Their process is one of stretched time—of gradual accumulation, repetition, and preservation. As feminist theorist Karen Barad writes, “matter in its iterative materialization is a dynamic play of in/determinacy. Matter is never a settled matter. It is always radically open.” In working with the apple’s temporality, Josh and Lucy draw our attention to its attendant possibilities and realities: of stickiness, of deepening hue, of sustenance to be shared, of tomorrow, of next year. (Of an end, maybe: eaten, moth-nibbled, redistributed, decomposed.) Each week the days get longer and the sun moves through the space sequentially, illuminating first the shelf, now the table, now the display rack. Tasting unfolds in a similar way, writes Roland Barthes, in a progression of “entrances, returns, overlappings.” Small squares of leather are lined up, piece by piece, sweet lenses gathered to form a larger framework. 

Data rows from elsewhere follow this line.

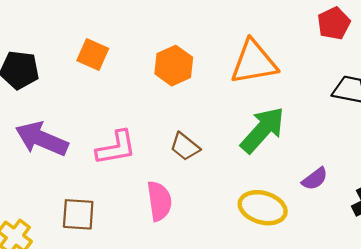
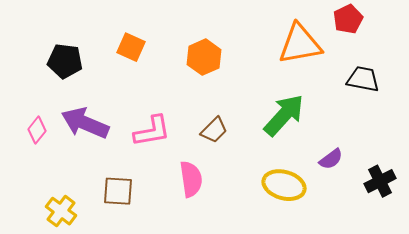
orange triangle: (254, 62) -> (300, 44), moved
brown trapezoid: (185, 147) -> (214, 130), turned -84

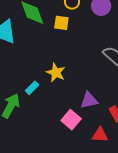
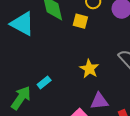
yellow star: (56, 73) -> (89, 69), moved

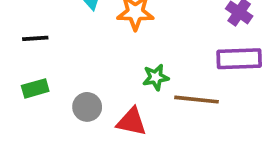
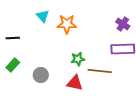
green rectangle: (35, 88) -> (13, 65), turned -32
red triangle: (132, 122) -> (75, 83), moved

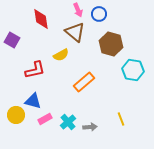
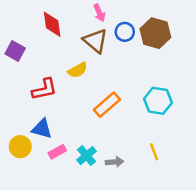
blue circle: (99, 14) -> (125, 32), moved
brown hexagon: (111, 44) -> (155, 33), moved
cyan hexagon: (133, 70) -> (158, 101), moved

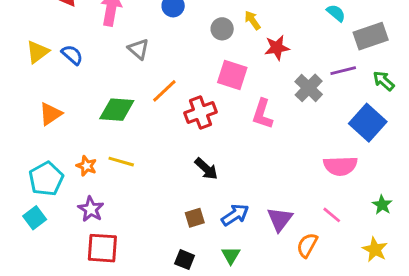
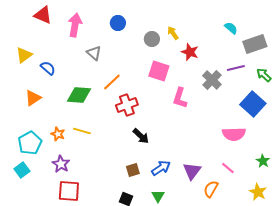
red star: (277, 48) -> (190, 52), turned 30
blue semicircle: (72, 55) -> (48, 68), moved
red cross: (200, 113) -> (127, 105), moved

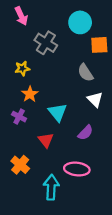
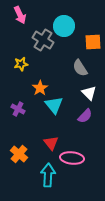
cyan circle: (80, 22) -> (64, 26), moved
orange star: (30, 94) -> (40, 88), moved
purple semicircle: (85, 133) -> (85, 116), moved
red triangle: (46, 140) -> (51, 143), moved

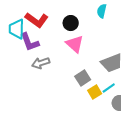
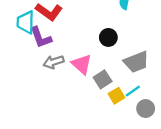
black circle: (71, 23) -> (108, 37), moved
pink triangle: (75, 44) -> (82, 64), moved

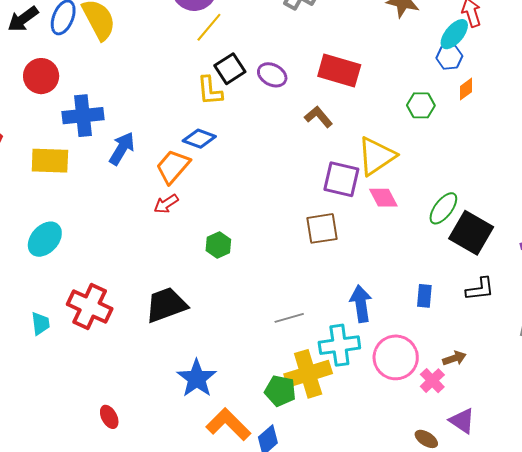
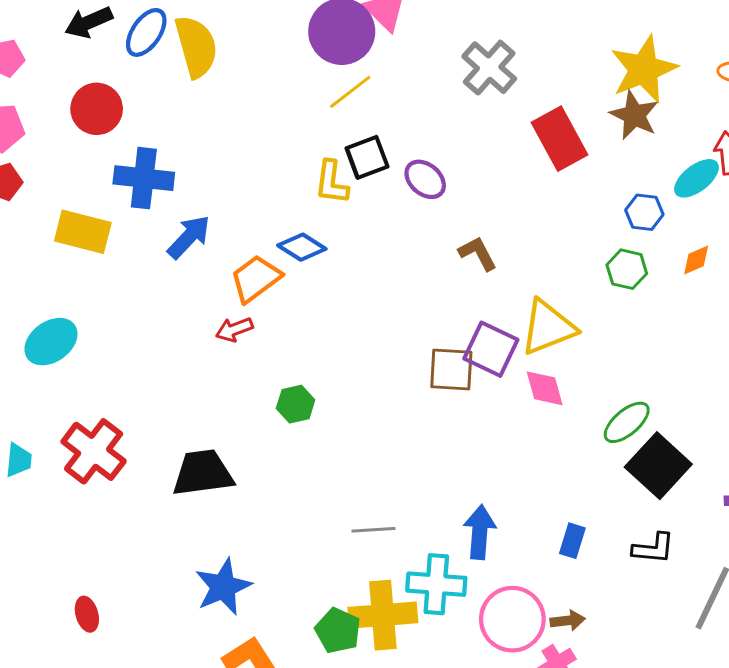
blue hexagon: (449, 57) -> (644, 212), moved
red rectangle: (339, 71) -> (560, 139), moved, turned 33
brown square: (322, 228) -> (451, 369), moved
brown arrow: (454, 358) -> (568, 621), moved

Conversation, demonstration and shared labour all contribute to the liveliness in the room, open and invitational, participatory and collaborative. There is this active, generative slipperiness between kitchen-studio and exhibition, thinking and making, making and digesting, food and material, preserved yet still unfixed—[here: time’s rush forward].


All of these things simmer pleasantly in the stomach of the space and I think about fermentation as a group activity, a mutually-constituted reality. One thing leaks into another, sequential and circular: steel wool in the vinegar to make a stain, a peeler passed hand to hand in the course of a sentence, the warm tang of the leather lingering in my mouth through the cold afternoon.  


Hannah Ferguson


With thanks to: Karen Trask, Paul Litherland, Gwynne Fulton, Thomas Alexandre, Hannah Blair, Joé Côté-Rancourt



1. Stephan Dussault, "Du tofu pas si soyeux," le Journal de Montreal, Vendredi, 22 mai 2015, https://www.journaldemontreal.com/2015/05/22/du-tofu-pas-si-soyeux.

2. Karen Barad, "On touching—The Inhuman That Therefore I Am," Differences: A Journal of Feminist Studies 23, no. 3 (2012), 214-215.

3. Roland Barthes, "Reading Brillat-Savarin," in The Rustle of Language, trans. Richard Howard (University of California Press, 1986), 250.